À l’instar d’un chef d’orchestre, Quentin Lannes coordonne et dirige ses travaux de manière méticuleuse. Artiste consciencieux, pour ne pas dire perfectionniste, chacune de ses pièces – que l’on considère ses performances, ses installations, ses objets mais aussi ses productions textuelles – est soignée et aboutie. Une grande importance est attachée tant à la recherche qu’au contexte de production. L’aspect narratif, inhérent au récit de la conception du travail, – faisant d’ailleurs bien souvent partie intégrante de l’œuvre elle-même – est un élément récurrent dans la pratique de l’artiste.

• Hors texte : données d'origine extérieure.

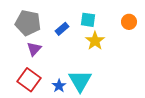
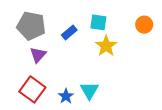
cyan triangle: (80, 81) -> (89, 91), size x0.7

Chef d’orchestre, Quentin Lannes est également et surtout un intermédiaire. La recherche tout comme le transfert de savoir représentent deux fils rouge dans la pratique de l’artiste. Pour Lannes, tout est prétexte à l’investigation ainsi qu’au processus de médiation qui s’en suit presque inévitablement. Médiateur de ses propres travaux; ces derniers sont conçus souvent uniquement à l’aide de documents déjà existants que l’artiste aura rassemblé en un corpus. C’est à partir de cette matière première que Lannes élabore ce qui deviendront ses propres (méta)travaux. La démarche artistique réside dans la manière mise en œuvre par l’artiste afin de re-contextualiser et de se réapproprier l’objet de recherche et l’archive crée. En effet, si la recherche est le point de départ des travaux, l’aboutissement se fait par un processus d’abord d’appropriation et enfin de réinterprétation du matériel récolté.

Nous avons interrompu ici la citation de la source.